### [What the task asks]
The full set of entries, reproduced exactly, is the expected answer.

### [Data to examine]
========================================

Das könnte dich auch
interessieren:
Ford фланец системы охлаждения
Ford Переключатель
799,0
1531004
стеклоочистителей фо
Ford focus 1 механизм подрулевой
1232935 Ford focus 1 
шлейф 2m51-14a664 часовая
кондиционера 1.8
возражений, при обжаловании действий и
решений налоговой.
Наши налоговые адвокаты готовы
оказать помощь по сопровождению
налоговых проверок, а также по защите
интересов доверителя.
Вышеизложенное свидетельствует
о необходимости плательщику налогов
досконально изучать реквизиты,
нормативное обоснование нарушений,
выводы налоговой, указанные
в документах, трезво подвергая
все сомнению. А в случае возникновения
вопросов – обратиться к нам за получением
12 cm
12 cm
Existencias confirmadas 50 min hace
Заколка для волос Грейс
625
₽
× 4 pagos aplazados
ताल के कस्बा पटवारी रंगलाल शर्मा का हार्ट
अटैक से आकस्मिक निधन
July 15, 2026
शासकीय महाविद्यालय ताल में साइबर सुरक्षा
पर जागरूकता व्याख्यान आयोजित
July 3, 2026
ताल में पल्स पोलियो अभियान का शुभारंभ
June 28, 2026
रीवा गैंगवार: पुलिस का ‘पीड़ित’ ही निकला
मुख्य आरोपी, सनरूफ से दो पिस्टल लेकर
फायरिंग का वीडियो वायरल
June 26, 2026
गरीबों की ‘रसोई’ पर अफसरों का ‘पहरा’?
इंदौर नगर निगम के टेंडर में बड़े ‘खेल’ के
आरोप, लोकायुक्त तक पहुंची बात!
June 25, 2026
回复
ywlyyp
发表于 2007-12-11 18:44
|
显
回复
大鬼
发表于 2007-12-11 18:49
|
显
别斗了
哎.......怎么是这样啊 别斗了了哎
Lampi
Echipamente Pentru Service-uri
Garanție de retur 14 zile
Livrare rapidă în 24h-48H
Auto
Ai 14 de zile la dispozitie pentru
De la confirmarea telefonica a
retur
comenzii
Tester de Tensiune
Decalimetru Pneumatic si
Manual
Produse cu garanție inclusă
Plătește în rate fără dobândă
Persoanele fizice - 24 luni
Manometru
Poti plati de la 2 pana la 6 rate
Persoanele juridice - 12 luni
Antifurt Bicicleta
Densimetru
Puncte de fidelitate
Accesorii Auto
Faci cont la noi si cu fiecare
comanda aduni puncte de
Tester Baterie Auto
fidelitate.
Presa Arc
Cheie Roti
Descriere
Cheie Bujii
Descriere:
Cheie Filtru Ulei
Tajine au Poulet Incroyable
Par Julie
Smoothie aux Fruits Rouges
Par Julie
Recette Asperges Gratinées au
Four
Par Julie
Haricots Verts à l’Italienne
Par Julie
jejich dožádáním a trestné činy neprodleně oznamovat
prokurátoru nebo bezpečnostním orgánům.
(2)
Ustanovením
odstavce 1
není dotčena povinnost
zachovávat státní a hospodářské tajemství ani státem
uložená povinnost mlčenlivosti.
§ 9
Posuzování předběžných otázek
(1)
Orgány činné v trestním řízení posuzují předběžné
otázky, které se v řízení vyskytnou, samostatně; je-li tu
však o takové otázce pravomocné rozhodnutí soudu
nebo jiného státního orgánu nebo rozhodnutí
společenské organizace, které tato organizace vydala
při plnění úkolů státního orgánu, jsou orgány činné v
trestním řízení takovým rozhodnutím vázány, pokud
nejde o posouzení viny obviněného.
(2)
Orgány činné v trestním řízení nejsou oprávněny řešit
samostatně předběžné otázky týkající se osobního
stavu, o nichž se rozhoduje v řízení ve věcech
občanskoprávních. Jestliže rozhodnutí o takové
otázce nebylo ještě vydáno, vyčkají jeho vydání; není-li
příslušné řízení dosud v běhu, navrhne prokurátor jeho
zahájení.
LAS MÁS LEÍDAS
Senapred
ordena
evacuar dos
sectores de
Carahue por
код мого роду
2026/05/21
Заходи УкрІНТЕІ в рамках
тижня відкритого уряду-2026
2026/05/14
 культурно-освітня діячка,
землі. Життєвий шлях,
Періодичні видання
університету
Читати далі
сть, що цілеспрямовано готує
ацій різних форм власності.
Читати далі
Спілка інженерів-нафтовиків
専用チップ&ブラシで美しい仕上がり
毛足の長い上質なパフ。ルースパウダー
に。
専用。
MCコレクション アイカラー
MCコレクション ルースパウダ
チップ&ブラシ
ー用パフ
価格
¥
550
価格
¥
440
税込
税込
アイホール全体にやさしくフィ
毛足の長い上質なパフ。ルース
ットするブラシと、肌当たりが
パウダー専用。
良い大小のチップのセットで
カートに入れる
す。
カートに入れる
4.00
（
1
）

========================================

### [Exercise output]
Das könnte dich auch
interessieren:
Ford фланец системы охлаждения
Ford Переключатель
799,0
1531004
стеклоочистителей фо
Ford focus 1 механизм подрулевой
1232935 Ford focus 1 
шлейф 2m51-14a664 часовая
кондиционера 1.8
возражений, при обжаловании действий и
решений налоговой.
Наши налоговые адвокаты готовы
оказать помощь по сопровождению
налоговых проверок, а также по защите
интересов доверителя.
Вышеизложенное свидетельствует
о необходимости плательщику налогов
досконально изучать реквизиты,
нормативное обоснование нарушений,
выводы налоговой, указанные
в документах, трезво подвергая
все сомнению. А в случае возникновения
вопросов – обратиться к нам за получением
12 cm
12 cm
Existencias confirmadas 50 min hace
Заколка для волос Грейс
625
₽
× 4 pagos aplazados
ताल के कस्बा पटवारी रंगलाल शर्मा का हार्ट
अटैक से आकस्मिक निधन
July 15, 2026
शासकीय महाविद्यालय ताल में साइबर सुरक्षा
पर जागरूकता व्याख्यान आयोजित
July 3, 2026
ताल में पल्स पोलियो अभियान का शुभारंभ
June 28, 2026
रीवा गैंगवार: पुलिस का ‘पीड़ित’ ही निकला
मुख्य आरोपी, सनरूफ से दो पिस्टल लेकर
फायरिंग का वीडियो वायरल
June 26, 2026
गरीबों की ‘रसोई’ पर अफसरों का ‘पहरा’?
इंदौर नगर निगम के टेंडर में बड़े ‘खेल’ के
आरोप, लोकायुक्त तक पहुंची बात!
June 25, 2026
回复
ywlyyp
发表于 2007-12-11 18:44
|
显
回复
大鬼
发表于 2007-12-11 18:49
|
显
别斗了
哎.......怎么是这样啊 别斗了了哎
Lampi
Echipamente Pentru Service-uri
Garanție de retur 14 zile
Livrare rapidă în 24h-48H
Auto
Ai 14 de zile la dispozitie pentru
De la confirmarea telefonica a
retur
comenzii
Tester de Tensiune
Decalimetru Pneumatic si
Manual
Produse cu garanție inclusă
Plătește în rate fără dobândă
Persoanele fizice - 24 luni
Manometru
Poti plati de la 2 pana la 6 rate
Persoanele juridice - 12 luni
Antifurt Bicicleta
Densimetru
Puncte de fidelitate
Accesorii Auto
Faci cont la noi si cu fiecare
comanda aduni puncte de
Tester Baterie Auto
fidelitate.
Presa Arc
Cheie Roti
Descriere
Cheie Bujii
Descriere:
Cheie Filtru Ulei
Tajine au Poulet Incroyable
Par Julie
Smoothie aux Fruits Rouges
Par Julie
Recette Asperges Gratinées au
Four
Par Julie
Haricots Verts à l’Italienne
Par Julie
jejich dožádáním a trestné činy neprodleně oznamovat
prokurátoru nebo bezpečnostním orgánům.
(2)
Ustanovením
odstavce 1
není dotčena povinnost
zachovávat státní a hospodářské tajemství ani státem
uložená povinnost mlčenlivosti.
§ 9
Posuzování předběžných otázek
(1)
Orgány činné v trestním řízení posuzují předběžné
otázky, které se v řízení vyskytnou, samostatně; je-li tu
však o takové otázce pravomocné rozhodnutí soudu
nebo jiného státního orgánu nebo rozhodnutí
společenské organizace, které tato organizace vydala
při plnění úkolů státního orgánu, jsou orgány činné v
trestním řízení takovým rozhodnutím vázány, pokud
nejde o posouzení viny obviněného.
(2)
Orgány činné v trestním řízení nejsou oprávněny řešit
samostatně předběžné otázky týkající se osobního
stavu, o nichž se rozhoduje v řízení ve věcech
občanskoprávních. Jestliže rozhodnutí o takové
otázce nebylo ještě vydáno, vyčkají jeho vydání; není-li
příslušné řízení dosud v běhu, navrhne prokurátor jeho
zahájení.
LAS MÁS LEÍDAS
Senapred
ordena
evacuar dos
sectores de
Carahue por
код мого роду
2026/05/21
Заходи УкрІНТЕІ в рамках
тижня відкритого уряду-2026
2026/05/14
 культурно-освітня діячка,
землі. Життєвий шлях,
Періодичні видання
університету
Читати далі
сть, що цілеспрямовано готує
ацій різних форм власності.
Читати далі
Спілка інженерів-нафтовиків
専用チップ&ブラシで美しい仕上がり
毛足の長い上質なパフ。ルースパウダー
に。
専用。
MCコレクション アイカラー
MCコレクション ルースパウダ
チップ&ブラシ
ー用パフ
価格
¥
550
価格
¥
440
税込
税込
アイホール全体にやさしくフィ
毛足の長い上質なパフ。ルース
ットするブラシと、肌当たりが
パウダー専用。
良い大小のチップのセットで
カートに入れる
す。
カートに入れる
4.00
（
1
）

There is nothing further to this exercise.